The island never ceases to amaze me. Taiwan produces 85% of our laptops, most LCD, and LED screens and host a population not shackled by alcohol or drug abuse. We were visiting this tropical island to see our son studying Mandarin. I envision a mini Silicon Valley void of greenness, embedded with pompous materialist University culture with parochiality and urbane arrogance. How wrong I was. All's well in Taipei. And there is time for the gentleman's pursuits including fly fishing.
Mastering the Chinese dialect at the National Taiwan University and organizing a fly fishing expedition was more than I could wish. I was stunned at how accomplished the baseball mad man-boy had become and how confident Tom has become within this vibrant culture. Talk about fanatics fishermen. Although there seems to be about 50 fly fisher out of 22 million, they are a dedicated bunch fishing gin-clear streams albeit too warm to support reproducing trout. Their weapon of choice is 2 or 3 weight fast action rods. Although I never had the pleasure to cast a 2 weight before, there is a place for them on our western beaver pond brookies and high elevation goldens.
We spent hours in 90/90 weather casting dry flies attached to 8x tippets. The river was filled with rising 6-8 inch red tails a native chub type. I couldn't see a hatch and suspected they were sucking up air to compensate for the warm waters lack of O2. But they provided great angles on a 2 weight. Baby tarpon was a blast on 6 weights. Needless to say, these are island people and so they are obsessive travelers. Many had fly fished Montana, Mongolia, Japan even Korea. We are going to have a reunion next year in Montana
Taiwan's east coast is an undiscovered saltwater fishery. Within 20 minutes, you are into dorardo, (dolphin fish for the Floridians), wahoo, yellow fin tuna and a sailfish. And this isn't the best season for blue water fishing. True the waves were almost typhoon class but the Philippine Sea is a gold mine. It made Mexico and Panama seem tame. The fisherman didn't know the finer points of handling boats (panga class) for fly fishers but fish is a fish.
"In Taipei, everything is new", my friend Tu said as we drove out to watch the sunset over the Taiwan Straits. Tu got his Ph.D. several weeks after I and never saw another Purdue grad student until I showed up in Taipei. He had risen high in the government and I could tell he missed doing the science he was skilled. The island, Taiwan, was known as Formosa, Portuguese for beautiful, until 1952. The mountainous island rest upon the Tropic of Capricorn and will never host the winter Olympics unless....

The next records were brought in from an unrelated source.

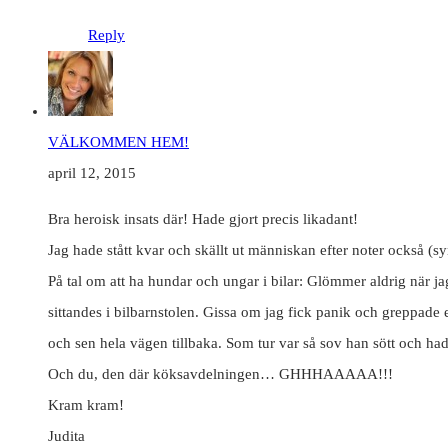
Reply
VÄLKOMMEN HEM!
april 12, 2015
Bra heroisk insats där! Hade gjort precis likadant!
Jag hade stått kvar och skällt ut människan efter noter också (sy
På tal om att ha hundar och ungar i bilar: Glömmer aldrig när j
sittandes i bilbarnstolen. Gissa om jag fick panik och greppad
och sen hela vägen tillbaka. Som tur var så sov han sött och hade
Och du, den där köksavdelningen… GHHHAAAAA!!!
Kram kram!
Judita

A varied history lends itself to the uniqueness of present day culture. It was conquered by the Dutch, the English, then came the Missionaries, Chinese again, the Imperial Japanese and the Chiang Chi's KMT whose 2 million members fled the mainland by boat after loosing the 1949 civil war to the Communist.
The last occupiers, the Japanese, inhabited the island from 1919 till 1945. They left an indelible imprint many Taiwanese claim is responsible for the rise to an economic power. It wasn't the Japanese, in fact as my history enrich son said, "It was Stalin's brutality and the Americans fear of the "Red Menace." Truman and Eisenhower, pumped billions into this tiny island to offset this threat." This "Red Threat," and the Americans reaction to it eventually led to the Korean and the Vietnam war. Had only Eisenhower and Truman listened to General Patton who wanted to cripple Stalinist after the fall of Germany, we'd would have dealt with Islamic extremist years ago and won the battle for the minds. The Taiwan Straits, I fear, again will soon be center stage when the China -American debt crisis escalates
Taiwan is a refuge where freedom to worship, a strong work ethic hybridized with the Japanese-British influence and thriving Chinese culture freed from 1,500 years of imperial social biology. They combined a transition from hectare agriculture to high- high tech.
The island has an real anxiety and lives for the moment. Taipei, a city of 6 million, is 50 years old and reflects the miracle of economic prowess. They've built a subway system second to none and a road infrastructure that rivals anything in America. And best of all, they broadcast Yankee baseball 24/7. They sense their future is dictated by the American's debt to China. But they have learned never to underestimate the, "Yankee Trader."